══ SUPPLIED RECORDS ══

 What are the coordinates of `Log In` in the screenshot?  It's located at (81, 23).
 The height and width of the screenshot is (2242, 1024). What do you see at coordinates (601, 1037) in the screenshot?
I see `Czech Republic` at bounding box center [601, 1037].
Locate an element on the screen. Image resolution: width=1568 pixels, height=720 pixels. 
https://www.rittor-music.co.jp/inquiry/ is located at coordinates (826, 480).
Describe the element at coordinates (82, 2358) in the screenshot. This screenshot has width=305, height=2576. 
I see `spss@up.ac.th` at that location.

═══

:: EXERCISE AIM ::
Whatever appears in the data above is to be set down exactly.

:: ANSWER SPACE ::
 What are the coordinates of `Log In` in the screenshot?  It's located at (81, 23).
 The height and width of the screenshot is (2242, 1024). What do you see at coordinates (601, 1037) in the screenshot?
I see `Czech Republic` at bounding box center [601, 1037].
Locate an element on the screen. Image resolution: width=1568 pixels, height=720 pixels. 
https://www.rittor-music.co.jp/inquiry/ is located at coordinates (826, 480).
Describe the element at coordinates (82, 2358) in the screenshot. This screenshot has width=305, height=2576. 
I see `spss@up.ac.th` at that location.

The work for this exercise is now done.